(La Repubblica – E. Levini) L’importante, diceva Pierre De Coubertin, è partecipare. Niente di più vero: l’esclusione dell’Italia dai Mondiali di Russia ha un costo altissimo non solo per il calcio, ma pure (potenzialmente) per il Pil e la Borsa tricolore. Figc e Pallone Spahanno visto andare in fumo nella partita con la Svezia qualcosa come 150 milioni, 1,6 milioni per ogni minuto giocato al Meazza: circa 90 milioni di diritti tv, un bel po’ di mancati premi partita e qualche decina di milioni tra royalties per le magliette e sponsor in fuga. Il conto per l’Italia, guardando al passato, rischia di essere ancora più salato.
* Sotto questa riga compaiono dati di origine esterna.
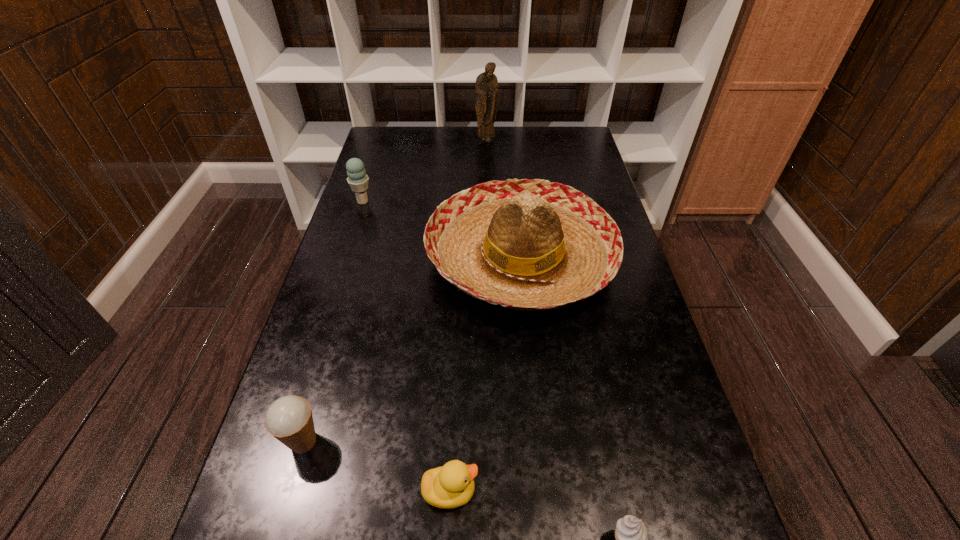 Locate an element on the screen. This screenshot has height=540, width=960. the farthest object is located at coordinates (486, 87).

I want to click on the tallest object, so click(486, 87).

Identify the location of sombrero. This screenshot has width=960, height=540. (533, 245).

Locate an element on the screen. This screenshot has width=960, height=540. the farthest icecream is located at coordinates 358,180.

Locate an element on the screen. Image resolution: width=960 pixels, height=540 pixels. the fourth farthest object is located at coordinates (289, 419).

Image resolution: width=960 pixels, height=540 pixels. Identify the location of the fifth farthest object. (450, 486).

You are a GUI agent. You are given a task and a screenshot of the screen. Output one action in this format:
    pyautogui.click(x=<x>, y=<y>)
    Task: Click on the shortest object
    The height and width of the screenshot is (540, 960).
    Given the screenshot: What is the action you would take?
    [x=450, y=486]

Image resolution: width=960 pixels, height=540 pixels. What are the coordinates of `vacant space located 0.130m on the front-facing side of the farthest object` in the screenshot? It's located at (487, 162).

Where is `blank area located 0.290m on the back of the sombrero`? This screenshot has height=540, width=960. blank area located 0.290m on the back of the sombrero is located at coordinates (511, 156).

At what (x,y) coordinates should I click in order to perform the action: click on vacant point located on the back of the farthest icecream. Please return your answer as a coordinate pair (x, y). This screenshot has height=540, width=960. Looking at the image, I should click on (373, 167). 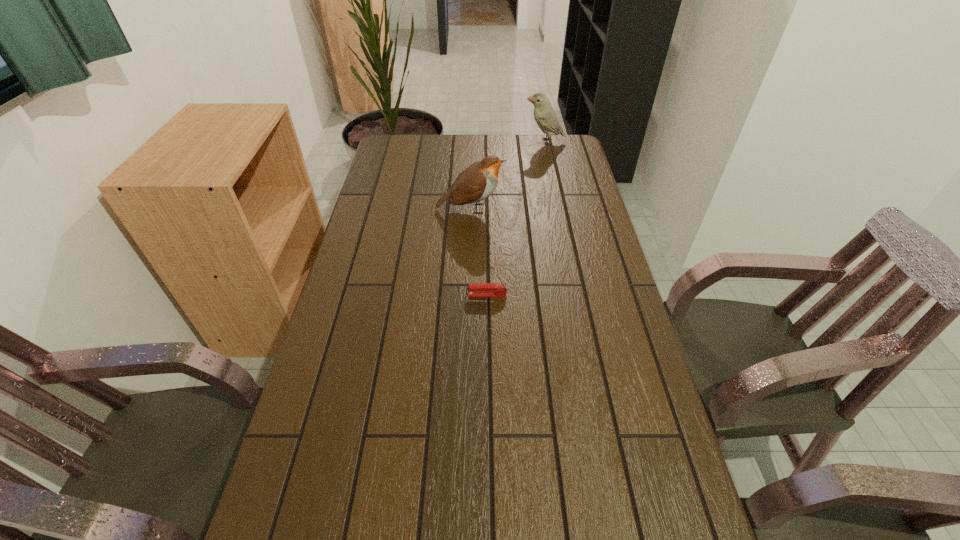 The height and width of the screenshot is (540, 960). Identify the location of the rightmost object. (544, 114).

Find the location of `the right bird`. the right bird is located at coordinates (544, 114).

Identify the location of the nearer bird. (478, 181).

Image resolution: width=960 pixels, height=540 pixels. Identify the location of the left bird. (478, 181).

At what (x,y) coordinates should I click in order to perform the action: click on stapler. Please return your answer as a coordinate pair (x, y). Image resolution: width=960 pixels, height=540 pixels. Looking at the image, I should click on (479, 289).

Identify the location of the shortest object. (479, 289).

Locate an element on the screen. The image size is (960, 540). vacant area located at the face of the farther bird is located at coordinates (433, 141).

Where is `free location located at the face of the farther bird`? The width and height of the screenshot is (960, 540). free location located at the face of the farther bird is located at coordinates (457, 141).

Locate an element on the screen. free region located at the face of the farther bird is located at coordinates (471, 141).

I want to click on vacant space situated at the face of the left bird, so click(x=568, y=208). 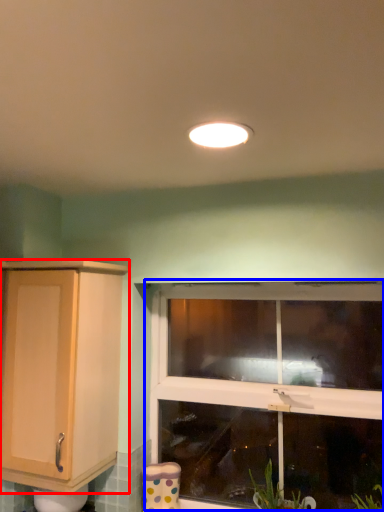 Question: Which object is closer to the camera taking this photo, cabinetry (highlighted by a red box) or window (highlighted by a blue box)?

Choices:
 (A) cabinetry
 (B) window

Answer: (A) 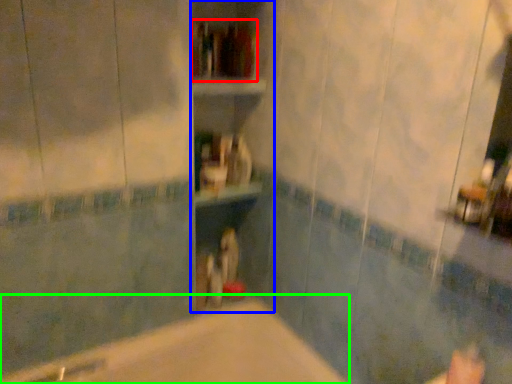 Question: Which object is positioned closest to book (highlighted by a red box)? Select from bookshelf (highlighted by a blue box) and bathtub (highlighted by a green box).

Choices:
 (A) bookshelf
 (B) bathtub

Answer: (A) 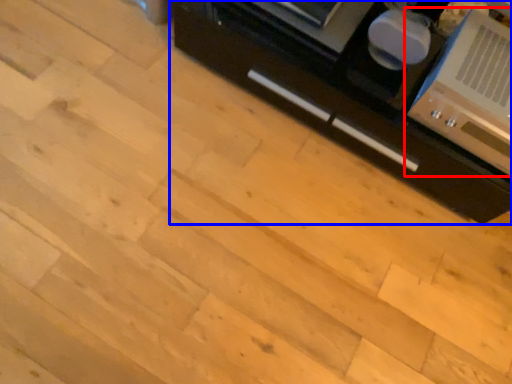 Question: Which of the following is the farthest to the observer, home appliance (highlighted by a red box) or cabinetry (highlighted by a blue box)?

Choices:
 (A) home appliance
 (B) cabinetry

Answer: (B) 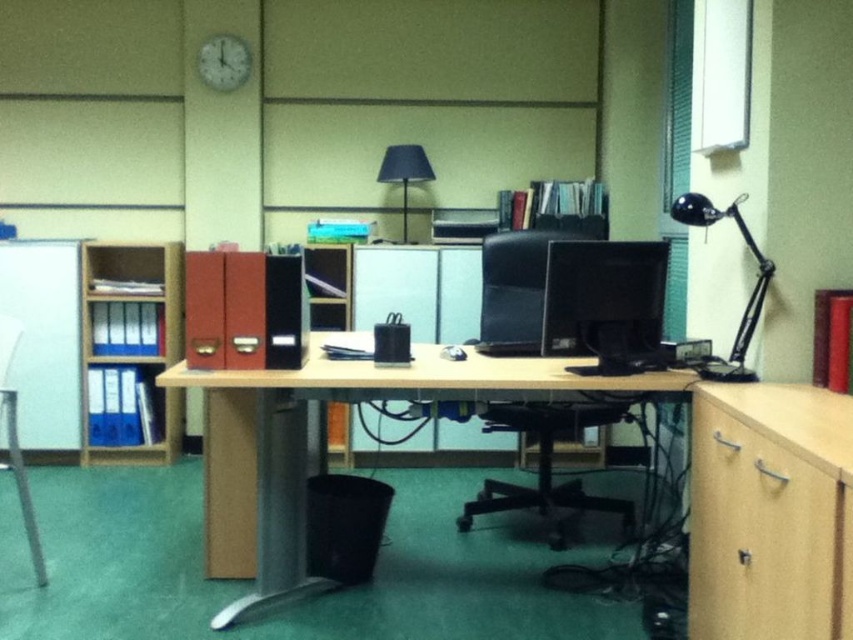 Question: Does wooden desk at center appear under matte black monitor at center?

Choices:
 (A) no
 (B) yes

Answer: (B)

Question: Which point is farther from the camera taking this photo?

Choices:
 (A) (216, 449)
 (B) (612, 506)
 (C) (741, 339)

Answer: (B)

Question: Is wooden/file cabinet at right positioned behind black metal desk lamp at upper right?

Choices:
 (A) yes
 (B) no

Answer: (B)

Question: Which point is farther to the camera?

Choices:
 (A) (125, 349)
 (B) (296, 572)

Answer: (A)

Question: Considering the real-world distances, which object is farthest from the white plastic clock at upper center?

Choices:
 (A) matte black chair at center
 (B) matte black monitor at center

Answer: (B)

Question: Can you confirm if wooden/file cabinet at right is wider than black plastic swivel chair at center?

Choices:
 (A) no
 (B) yes

Answer: (A) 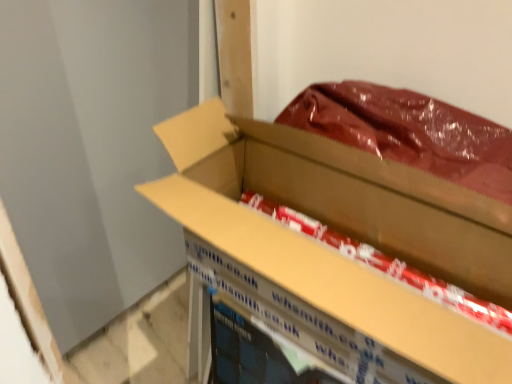 Question: Does cardboard box at center have a larger size compared to red glossy paper at center?

Choices:
 (A) no
 (B) yes

Answer: (B)

Question: Does cardboard box at center come in front of red glossy paper at center?

Choices:
 (A) no
 (B) yes

Answer: (B)

Question: Does cardboard box at center appear on the right side of red glossy paper at center?

Choices:
 (A) yes
 (B) no

Answer: (B)

Question: Are cardboard box at center and red glossy paper at center far apart?

Choices:
 (A) no
 (B) yes

Answer: (A)

Question: Is cardboard box at center positioned with its back to red glossy paper at center?

Choices:
 (A) yes
 (B) no

Answer: (A)

Question: Considering the relative positions of cardboard box at center and red glossy paper at center in the image provided, is cardboard box at center to the left of red glossy paper at center from the viewer's perspective?

Choices:
 (A) yes
 (B) no

Answer: (A)

Question: Is red glossy paper at center positioned far away from cardboard box at center?

Choices:
 (A) no
 (B) yes

Answer: (A)

Question: From the image's perspective, is red glossy paper at center located beneath cardboard box at center?

Choices:
 (A) yes
 (B) no

Answer: (B)

Question: Can you confirm if red glossy paper at center is taller than cardboard box at center?

Choices:
 (A) yes
 (B) no

Answer: (B)

Question: Is red glossy paper at center thinner than cardboard box at center?

Choices:
 (A) no
 (B) yes

Answer: (A)

Question: Is red glossy paper at center completely or partially outside of cardboard box at center?

Choices:
 (A) no
 (B) yes

Answer: (A)

Question: Can you confirm if red glossy paper at center is positioned to the left of cardboard box at center?

Choices:
 (A) no
 (B) yes

Answer: (A)

Question: In terms of width, does red glossy paper at center look wider or thinner when compared to cardboard box at center?

Choices:
 (A) wide
 (B) thin

Answer: (A) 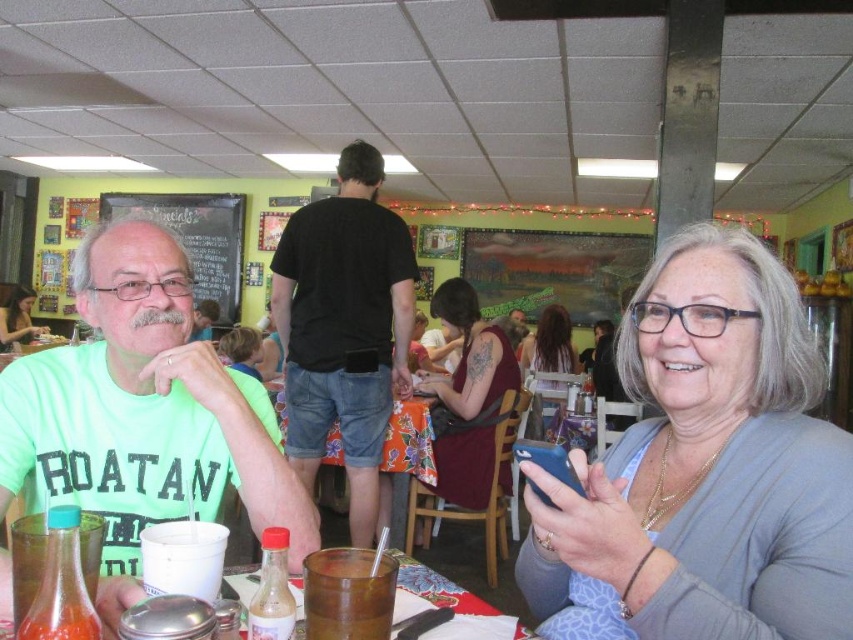 What do you see at coordinates (705, 468) in the screenshot? This screenshot has width=853, height=640. I see `gray fabric shirt at center` at bounding box center [705, 468].

Can you confirm if gray fabric shirt at center is wider than maroon fabric dress at center?

No, gray fabric shirt at center is not wider than maroon fabric dress at center.

Where is `gray fabric shirt at center`? gray fabric shirt at center is located at coordinates (705, 468).

Does black cotton shirt at center have a lesser width compared to green t-shirt at left?

Yes.

What do you see at coordinates (344, 326) in the screenshot?
I see `black cotton shirt at center` at bounding box center [344, 326].

Where is `black cotton shirt at center`? black cotton shirt at center is located at coordinates (344, 326).

Can you confirm if black cotton shirt at center is bigger than smooth brown hair at center?

Indeed, black cotton shirt at center has a larger size compared to smooth brown hair at center.

Between point (292, 310) and point (238, 349), which one is positioned behind?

La vittoria degli Azzurri in Germania nel 2006 ha regalato al pil – secondo i calcoli di Coldiretti – un +1%. Qualcosa come 16 miliardi, mica noccioline. Gli Europei 2016, per dare un’idea, hanno fatto decollare del 4% le vendite dei televisori, crollati del 10% sia l’anno precedente e quello successivo. Un semplice buon piazzamento – come certifica Goldman Sachs – sarebbe stato sufficiente per risparmiare al paese una finanziaria: l’approdo della nazionale ai quarti, dice uno studio della banca d’affari Usa, tende storicamente a ridurre lo spread tra Btp e Bund tagliando il prezzo degli interessi sul debito (65 miliardi nel 2016). Un successo finale avrebbe regalato a Piazza Affari un 3% in più di rialzo rispetto alle medie europee.

Più che i mancati guadagni potenziali, a bruciare in queste ore sono le perdite certe. La più consistente è la sforbiciata al valore dei diritti tv per Russia 2018. Quattro anni fa la Fifa li aveva venduti a Sky e Rai per 180 milioni circa. Quest’anno le stime (l’asta è in corso) prevedevano un prezzo di 175 milioni, «destinati a ridursi a 85 – assicurano fonti di settore – ora che gli azzurri sono rimasti a casa». Comprensibile, visto che 32 dei 60 programmi più visti di sempre sono partite dei Mondiali (49 su 50 se si considerano anche gli Europei). Capitolo premi: staccare il biglietto per Mosca significava per la Figc mettersi in tasca 1,2 milioni di dollari come bonus partecipazione. Cifra destinata a salire a 8 milioni con la qualificazione al girone, 16 per i quarti e 38 per la vittoria. Un gruzzoletto che avrebbe dato respiro a una federazione che ora rischia altri tagli dal Coni. Il colpo d’immagine e portafoglio per la Nazionale è doppio.

L’anno di Mondiali ed Europei è quello in cui si vendono più magliette: le royalties sulle divise sono cresciute dai 799mila euro del 2013 ai 2,7 milioni di Brasile 2014 (malgrado la figuraccia rimediata). Non solo: la mazzata più pesante è la possibile fuga degli sponsor. La Puma da sola garantisce 18,7 milioni l’anno agli azzurri, cifra che non solo è arrotondata da bonus risultati – difficili da immaginare dopo la partita di ieri – ma che ora, senza vetrine internazionali, potrebbe essere rivista al ribasso. Difficile che alla porta della Figc ci sia ora la fila per nuovi “inserzionisti” come è capitato invece alla vigilia del Mondiale 2014 quando il marketing ha garantito incassi suppletivi vicini ai 7 milioni.

L’impatto immediato e certo sui conti pubblici dell’Italia è invece (per fortuna) più limitato e legato a filo doppio al mondo delle scommesse: le puntate sul calcio generano ogni anno circa 140 milioni di incasso per il Fisco. La parte del leone la fa come ovvio il campionato, ma Europei e Mondiali hanno visto crescere geometricamente negli ultimi anni il giro d’affari legato alla Dea bendata. Le giocate sulle partite degli azzurri in occasione dell’edizione brasiliana del 2014 sono state 19 milioni, quelle degli Europei 2016 43, di cui 14 solo per la sfida con la Germania. E l’Agenzia delle entrate, solo per la manifestazione continentale, si era messa in tasca un milione di euro.